What is Yoshimura like and how is he different from Matsui and Hashimoto?

Politically, Yoshimura shares the views of Prime Minister Shinzo Abe on many national issues. He favors revision of Article 9 of Japan’s Constitution and supports the prime minister’s visits to Yasukuni Shrine.

On the other hand, Yoshimura opposed the 2014 Specifically Designated Secrets Act, which Abe strongly supported.

He has won praise, even from political opponents, for supporting local efforts to ban hate speech against different ethnic groups. And he opposed revision of the 1994 Kono Statement on the “comfort women” issue. “Comfort women” are women who provided sex to Japanese soldiers in wartime brothels. They were forced or coerced into sexual servitude under various circumstances, including abduction, deception and poverty.

But in 2018 Yoshimura made international headlines when he terminated Osaka’s six-decade sister city relationship with San Francisco, after the latter city relocated a “comfort women” memorial and plaque on public property despite his requests and those from the Japanese government not to do so. Yoshimura’s view was that the move would be seen as anti-Japanese and representative of the public will of San Francisco. His decision to terminate the relationship had no impact on his or Osaka Ishin’s popularity among voters.

Hashimoto left office popular with the Osaka public but disliked by established local party leaders and bureaucrats. His reputation for being confrontational, for using social media to personally attack his critics — often with strong language — produced results in terms of cutting prefectural costs, but failed to get the merger plans through.
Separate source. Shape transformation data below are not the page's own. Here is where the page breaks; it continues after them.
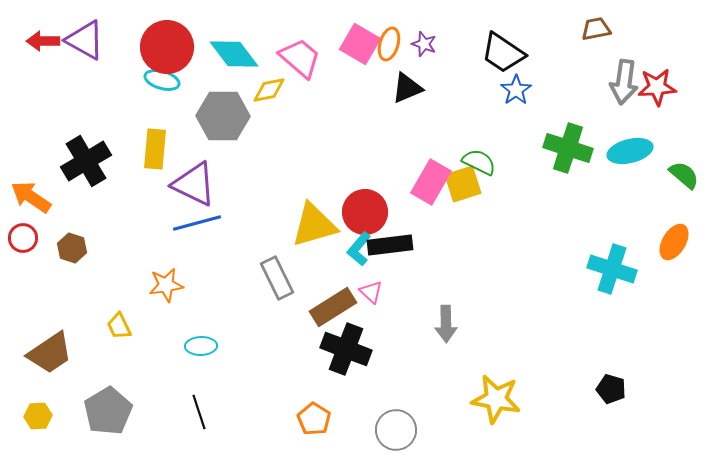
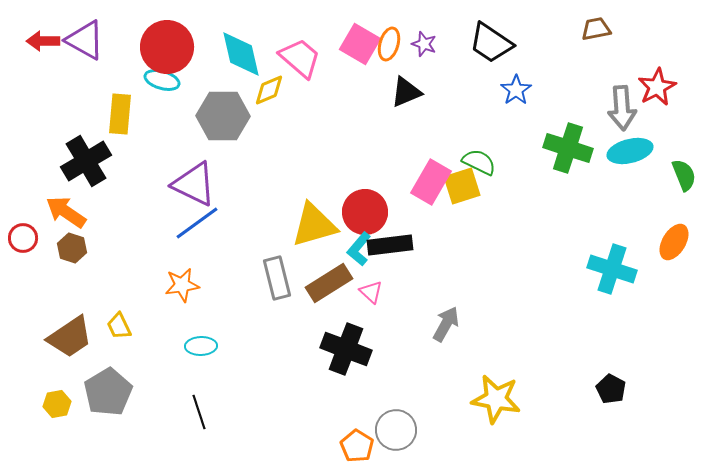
black trapezoid at (503, 53): moved 12 px left, 10 px up
cyan diamond at (234, 54): moved 7 px right; rotated 24 degrees clockwise
gray arrow at (624, 82): moved 2 px left, 26 px down; rotated 12 degrees counterclockwise
red star at (657, 87): rotated 24 degrees counterclockwise
black triangle at (407, 88): moved 1 px left, 4 px down
yellow diamond at (269, 90): rotated 12 degrees counterclockwise
yellow rectangle at (155, 149): moved 35 px left, 35 px up
green semicircle at (684, 175): rotated 28 degrees clockwise
yellow square at (463, 184): moved 1 px left, 2 px down
orange arrow at (31, 197): moved 35 px right, 15 px down
blue line at (197, 223): rotated 21 degrees counterclockwise
gray rectangle at (277, 278): rotated 12 degrees clockwise
orange star at (166, 285): moved 16 px right
brown rectangle at (333, 307): moved 4 px left, 24 px up
gray arrow at (446, 324): rotated 150 degrees counterclockwise
brown trapezoid at (50, 353): moved 20 px right, 16 px up
black pentagon at (611, 389): rotated 12 degrees clockwise
gray pentagon at (108, 411): moved 19 px up
yellow hexagon at (38, 416): moved 19 px right, 12 px up; rotated 8 degrees counterclockwise
orange pentagon at (314, 419): moved 43 px right, 27 px down
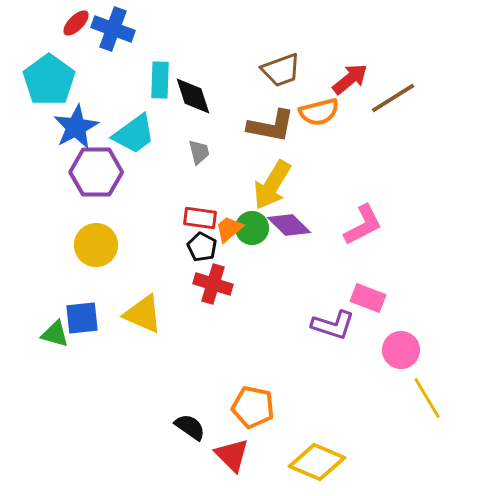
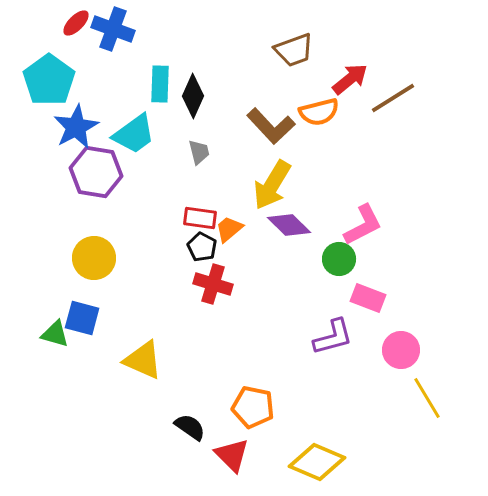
brown trapezoid: moved 13 px right, 20 px up
cyan rectangle: moved 4 px down
black diamond: rotated 42 degrees clockwise
brown L-shape: rotated 36 degrees clockwise
purple hexagon: rotated 9 degrees clockwise
green circle: moved 87 px right, 31 px down
yellow circle: moved 2 px left, 13 px down
yellow triangle: moved 46 px down
blue square: rotated 21 degrees clockwise
purple L-shape: moved 12 px down; rotated 33 degrees counterclockwise
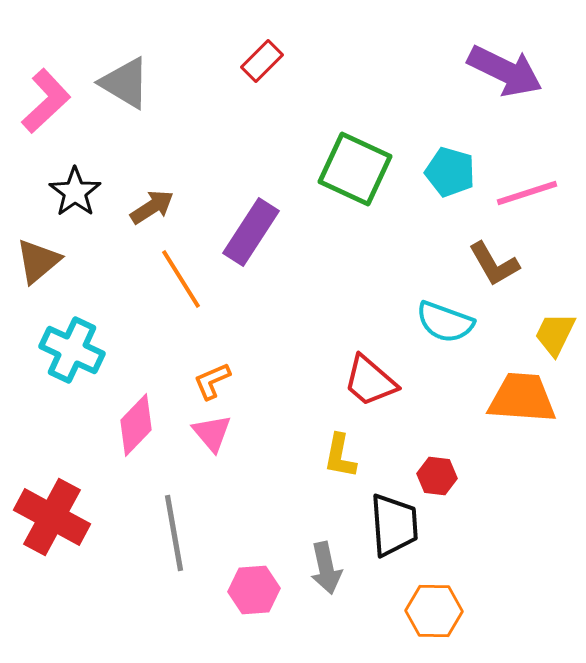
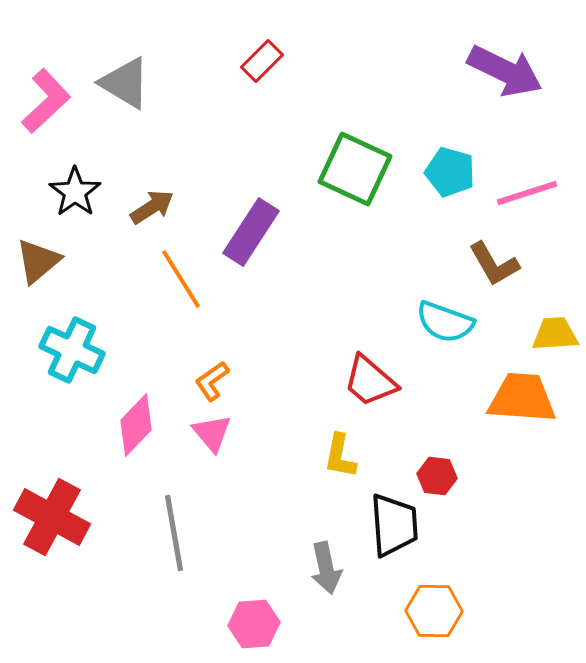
yellow trapezoid: rotated 60 degrees clockwise
orange L-shape: rotated 12 degrees counterclockwise
pink hexagon: moved 34 px down
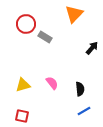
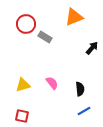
orange triangle: moved 3 px down; rotated 24 degrees clockwise
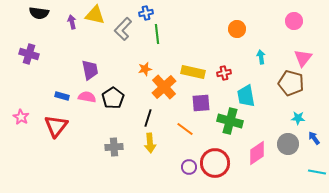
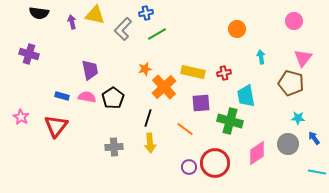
green line: rotated 66 degrees clockwise
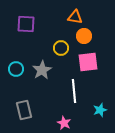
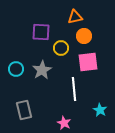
orange triangle: rotated 21 degrees counterclockwise
purple square: moved 15 px right, 8 px down
white line: moved 2 px up
cyan star: rotated 24 degrees counterclockwise
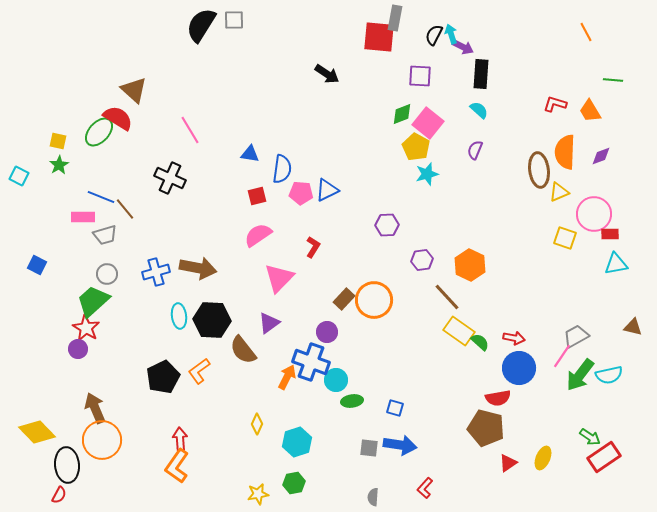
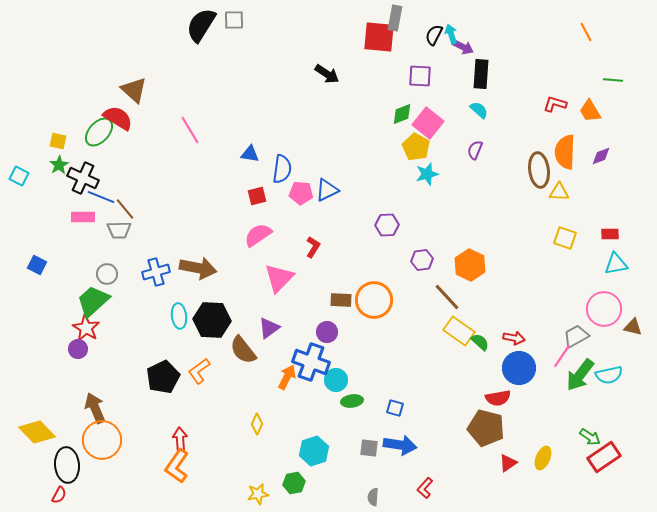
black cross at (170, 178): moved 87 px left
yellow triangle at (559, 192): rotated 25 degrees clockwise
pink circle at (594, 214): moved 10 px right, 95 px down
gray trapezoid at (105, 235): moved 14 px right, 5 px up; rotated 15 degrees clockwise
brown rectangle at (344, 299): moved 3 px left, 1 px down; rotated 50 degrees clockwise
purple triangle at (269, 323): moved 5 px down
cyan hexagon at (297, 442): moved 17 px right, 9 px down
Yoshimura is seen as less confrontational than Hashimoto, and more willing to listen. But until the coronavirus, he had been seen as something of a younger imitation of Hashimoto in terms of rhetoric and beliefs, though without the same charisma or political and media skills.

Is Yoshimura a potential future candidate to become prime minister?
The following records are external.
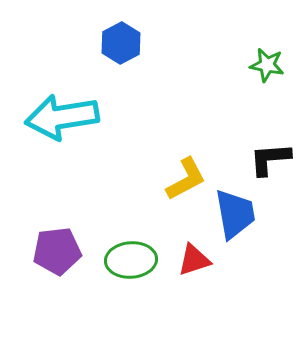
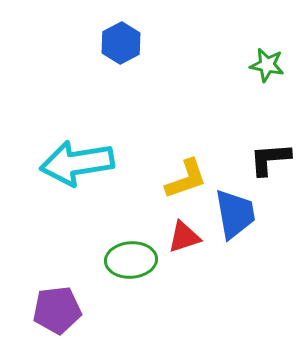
cyan arrow: moved 15 px right, 46 px down
yellow L-shape: rotated 9 degrees clockwise
purple pentagon: moved 59 px down
red triangle: moved 10 px left, 23 px up
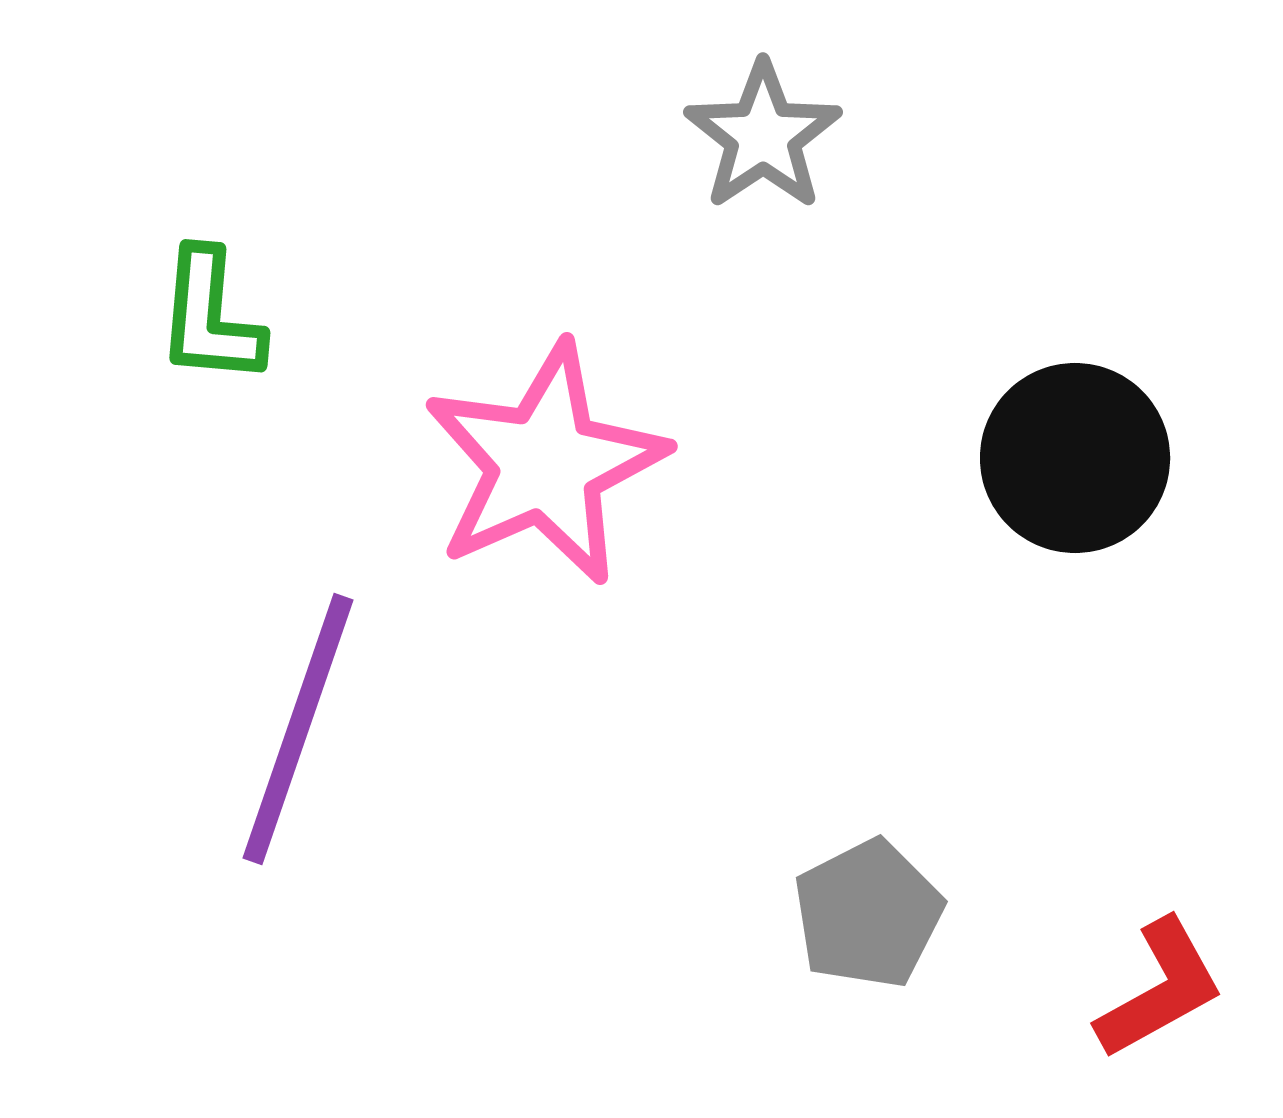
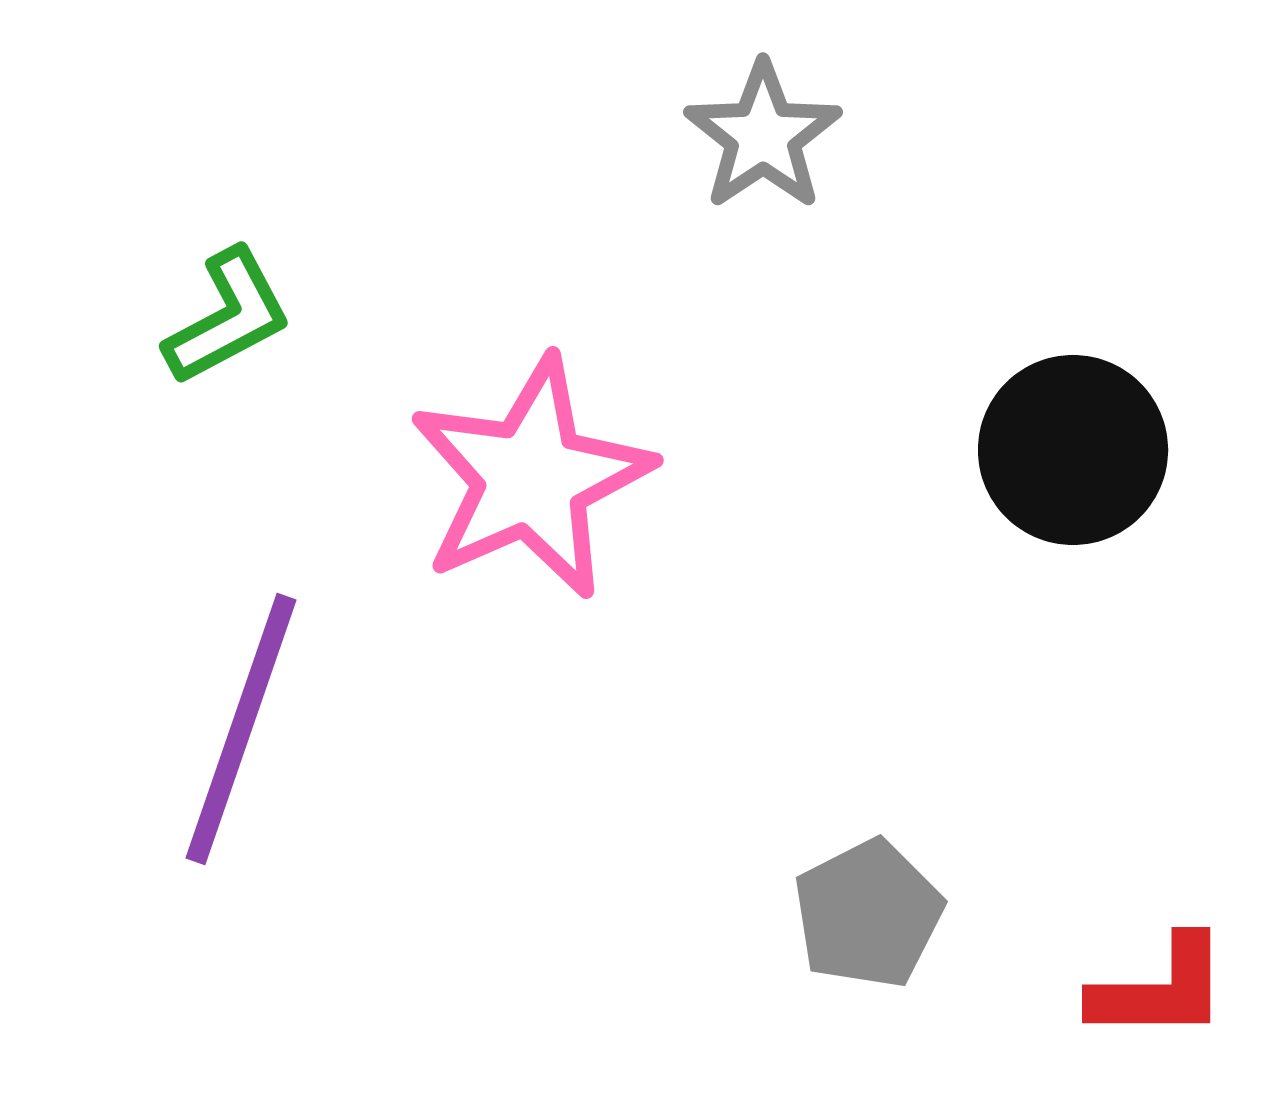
green L-shape: moved 18 px right; rotated 123 degrees counterclockwise
black circle: moved 2 px left, 8 px up
pink star: moved 14 px left, 14 px down
purple line: moved 57 px left
red L-shape: rotated 29 degrees clockwise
Despite current media speculation that he might be interested in the possibility, in a May 10th television interview Yoshimura denied any intention to become prime minister. Media popularity can be fleeting, and Yoshimura’s Nippon Ishin is still a largely Osaka-focused party that votes with the LDP in the Diet on many issues.
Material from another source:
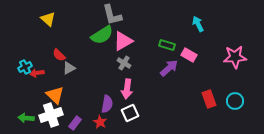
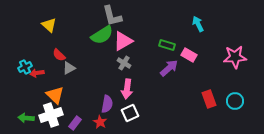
gray L-shape: moved 1 px down
yellow triangle: moved 1 px right, 6 px down
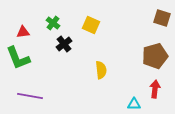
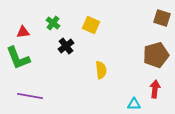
black cross: moved 2 px right, 2 px down
brown pentagon: moved 1 px right, 1 px up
Appealing to voters outside Osaka by distinguishing itself from the LDP policies has always been a challenge. Being a successful governor with an independent streak and a high media profile does not make it easier to become prime minister, as Hashimoto, former Tokyo Gov. Shintaro Ishihara, and current Tokyo Gov. Koike have learned. All were, or still are, touted as future prime ministers.

Whether Yoshimura has the political skills and luck he needs to sustain and expand his current popularity into the long-term political influence that would give him a realistic shot at the prime minister’s office remains to be seen.